Add Salah Ezzedine to the growing list of fallen financiers around the world. On Sept. 12, Lebanese authorities charged the prominent billionaire with fraud, after hundreds of millions of investors’ savings disappeared in an alleged Ponzi scheme. Ezzedine could be facing up to 15 years in prison. The amount of money that Ezzedine squandered is astonishing. More intriguing, though, is the roll of clients whom he defrauded.
Ezzedine declared bankruptcy in late August, but his troubles started in earnest after he bounced a $200,000 cheque made out to Hussein Hajj Hassan, a Hezbollah MP and adviser to the party’s leader, Hassan Nasrallah. The disgraced businessman, who has been dubbed the “Lebanese Madoff” by local media, is said to have personal ties to senior leaders in the powerful Shiite movement (two of his businesses were named after Nasrallah’s late son, Hadi). Many investors—mainly Shiites from Beirut and villages in southern Lebanon—trusted their money to Ezzedine precisely because of his close ties to Hezbollah. They believed they were in good hands, and disregarded the fact that Ezzedine provided no research or paperwork to back up his promise of up to 40 per cent returns on investments in oil, metals and other commodities.

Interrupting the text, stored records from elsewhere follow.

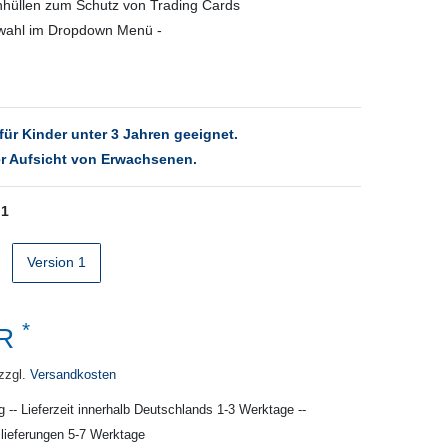
hüllen zum Schutz von Trading Cards
swahl im Dropdown Menü -
für Kinder unter 3 Jahren geeignet.
r Aufsicht von Erwachsenen.
 1
Version 1
*
UR
zzgl.
Versandkosten
g -- Lieferzeit innerhalb Deutschlands 1-3 Werktage --
slieferungen 5-7 Werktage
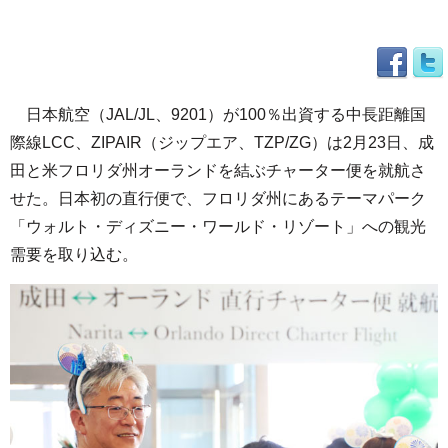
日本航空（JAL/JL、9201）が100％出資する中長距離国
際線LCC、ZIPAIR（ジップエア、TZP/ZG）は2月23日、成
田と米フロリダ州オーランドを結ぶチャーター便を就航さ
せた。日本初の直行便で、フロリダ州にあるテーマパーク
「ウォルト・ディズニー・ワールド・リゾート」への観光
需要を取り込む。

Prior to these revelations, Ezzedine, 49, was known as a charitable and religious man. After making millions in oil, he built a stadium and a mosque in his hometown near Toura. (As many as 250 of the 5,000 residents there trusted him with their savings.) Ezzedine’s scheme is a major PR embarrassment for Hezbollah, an organization that claims a reputation for honesty and integrity built in part because of its extensive social work in Lebanon. Nasrallah initially denied his party had any official dealings with Ezzedine. His more recent promise to set up a “crisis network” to calculate losses may suggest otherwise.